BEGIN RECORDS FOR THIS EXERCISE
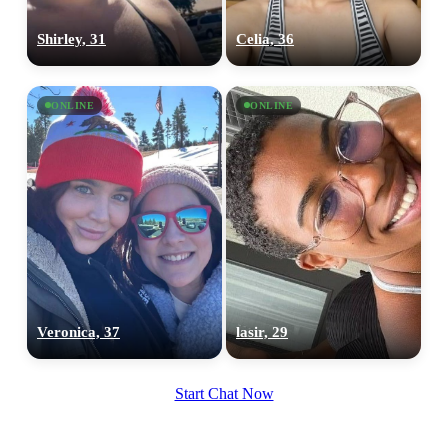
Shirley, 31
Celia, 36
ONLINE
ONLINE
Veronica, 37
lasir, 29
Start Chat Now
END RECORDS FOR THIS EXERCISE
**ACTIVITY:** Leaving aside the images, write out the entries above word for word.

**ANSWER SPACE:**
Shirley, 31
Celia, 36
ONLINE
ONLINE
Veronica, 37
lasir, 29
Start Chat Now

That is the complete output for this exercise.